Work to be completed
Return only those lines of the listing in which "Уничтожение" appears.

Provided records

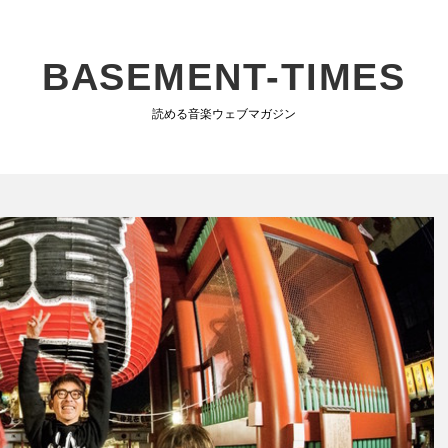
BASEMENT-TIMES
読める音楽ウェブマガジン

--

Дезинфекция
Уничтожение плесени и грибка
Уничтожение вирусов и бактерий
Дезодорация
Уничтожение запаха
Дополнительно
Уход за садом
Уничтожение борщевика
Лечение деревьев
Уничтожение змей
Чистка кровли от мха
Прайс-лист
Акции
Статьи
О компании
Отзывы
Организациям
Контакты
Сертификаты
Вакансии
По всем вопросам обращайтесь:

Task output
Уничтожение плесени и грибка
Уничтожение вирусов и бактерий
Уничтожение запаха
Уничтожение борщевика
Уничтожение змей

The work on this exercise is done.